« Les intellectuels prostitués »

Denis Sieffert  et  Jeanne Portal  • 29 septembre 2011 abonné·es

POLITIS : À partir de quand voit-on apparaître les think tanks ?


Roger Lenglet : Aux États-Unis, dès les années 1920, des prototypes de think tanks apparaissent. Ce sont des cercles savants constitués à l’initiative de gens comme Edward Bernays et des lobbyistes de l’époque, qui instrumentalisent les grands intellectuels et créent ainsi des consensus.


Le principe développé par Bernays consiste à façonner des leaders d’opinion en s’appuyant sur les experts de l’époque. Il devient le théoricien de l’instrumentalisation desdits experts. Au lieu de vouloir provoquer une libération des consciences, Bernays, qui est le neveu de Freud, a tout de suite perçu l’utilité de la connaissance de l’inconscient pour la propagande. Il a contribué à transformer les futurs chefs d’État en paquets de lessive. Les think tanks sont nés de cette volonté d’influencer à la fois l’opinion et les décideurs politiques. Cela toujours au service des grands industriels et des financiers.


Dès l’origine, les financiers sont les commanditaires ?


Absolument. C’est eux que Bernays drague. C’est pour eux qu’il écrit Propaganda, sorte de guide d’utilisation des experts. Il organise en fait, une sorte de « réseau de prostitution » des intellectuels et universitaires en misant sur leur autorité morale.


Comment expliquer la résistance de la France à ces phénomènes ?


La France résiste grâce à l’épisode de la Libération qui met en œuvre le programme « Les Jours heureux », du Conseil national de la Résistance. Dès lors, un certain nombre d’intellectuels libéraux et de grands patrons sont obligés d’aller se réfugier ailleurs, notamment en Suisse. Véritable matrice du think tanks en Europe, la Suisse voit se développer la fameuse Société du Mont-Pèlerin, qui organise la « contre-révolution » avec une volonté explicite de faire reculer le programme de protection sociale, de réduire le rôle de l’État et d’imposer dans les esprits un consensus libéral. En France, c’est la Fondation Saint-Simon qui a eu pour objectif, à partir des années 1980, de faire accepter au Parti socialiste la logique de marché. Elle a parfaitement réussi. On peut considérer qu’elle a joué dans l’Hexagone un rôle de précurseur en créant l’espace pour un consensus idéologique.

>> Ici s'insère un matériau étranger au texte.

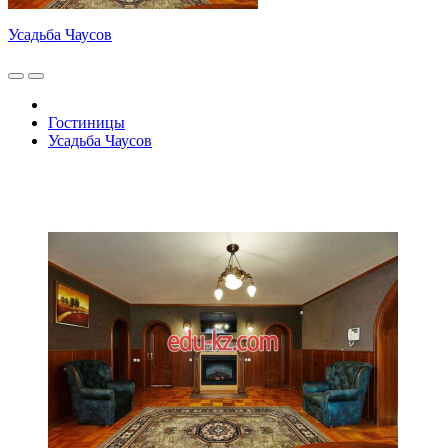
Усадьба Чаусов
Гостиницы
Усадьба Чаусов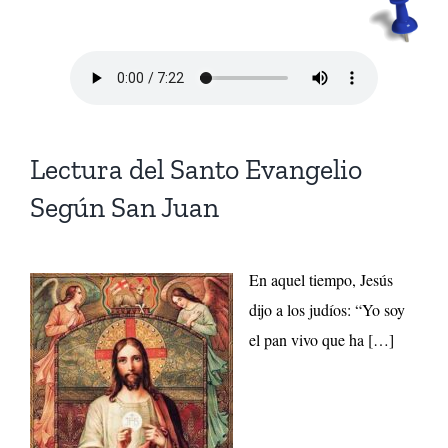
Lectura del Santo Evangelio
Según San Juan
En aquel tiempo, Jesús
dijo a los judíos: “Yo soy
el pan vivo que ha […]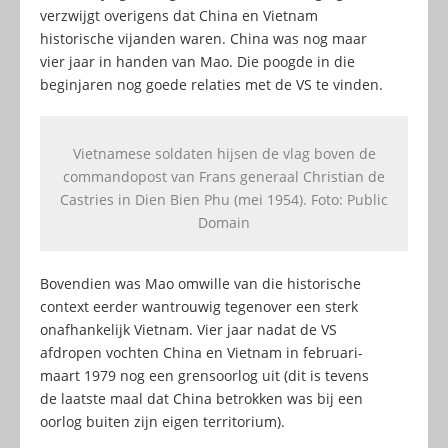
verzwijgt overigens dat China en Vietnam
historische vijanden waren. China was nog maar
vier jaar in handen van Mao. Die poogde in die
beginjaren nog goede relaties met de VS te vinden.
Vietnamese soldaten hijsen de vlag boven de
commandopost van Frans generaal Christian de
Castries in Dien Bien Phu (mei 1954). Foto: Public
Domain
Bovendien was Mao omwille van die historische
context eerder wantrouwig tegenover een sterk
onafhankelijk Vietnam. Vier jaar nadat de VS
afdropen vochten China en Vietnam in februari-
maart 1979 nog een grensoorlog uit (dit is tevens
de laatste maal dat China betrokken was bij een
oorlog buiten zijn eigen territorium).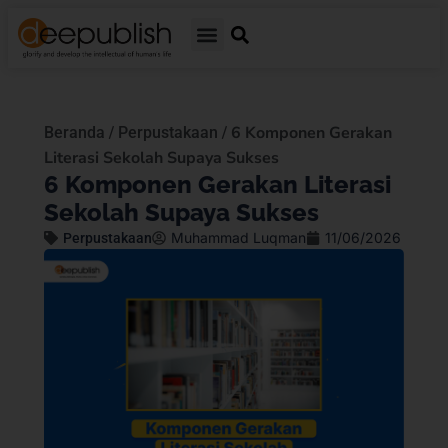
/
/
6 Komponen Gerakan
Beranda
Perpustakaan
Literasi Sekolah Supaya Sukses
6 Komponen Gerakan Literasi
Sekolah Supaya Sukses
Muhammad Luqman
11/06/2026
Perpustakaan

La notion de think tanks « de gauche », ou s’affichant de gauche, n’est donc pas nouvelle…


Non, la Fondation Saint-Simon se réclamait de « la gauche ouverte », avec des gens comme Pierre Rosanvallon, François Furet, Alain Minc (ce dernier, à l’époque, se disait de gauche). On pourrait également citer la Fondation Gabriel-Péri, elle nettement antilibérale, mais son influence, à la fois dans les médias et dans les institutions, est extrêmement faible.


Vous évoquez dans le livre quelques très rares think tanks comme la Fondation Copernic, qui ne répondent pas aux mêmes commanditaires…


Oui, c’est l’une des très rares structures dont les responsables ont décidé de rester indépendants de tous les financeurs, qui fonctionne uniquement avec les adhésions et qui est totalement ouverte aux acteurs associatifs… C’est d’ailleurs par défi qu’ils se sont positionnés comme thinks tanks, alors que leur fonctionnement va complètement à l’inverse. En revanche, Terra Nova, qui se positionne aussi à gauche, a les mêmes financeurs que l’Institut Montaigne, réputé à droite : les entreprises du CAC 40.


Les think tanks représentent-ils aujourd’hui un danger pour la démocratie ?


C’est une grave menace. Ils confisquent le débat. Nous le montrons en étudiant justement les statistiques des différents think tanks cités par les parlementaires depuis quelques années. Les députés et les sénateurs ne travaillent plus qu’à partir des notes de leurs think tanks préférés, c’est à dire Terra Nova, l’Institut Montaigne et quelques autres. Presque tous les décideurs politiques ont « délocalisé leur cerveau » entre les mains de ces nouvelles matrices intellectuelles et ne se réfèrent plus qu’à elles. De fait, les think tanks trustent les médias sans qu’on le sache parce que ceux qu’ils inspirent, ou manipulent, oublient de dire de quels think thanks ils sont l’émanation.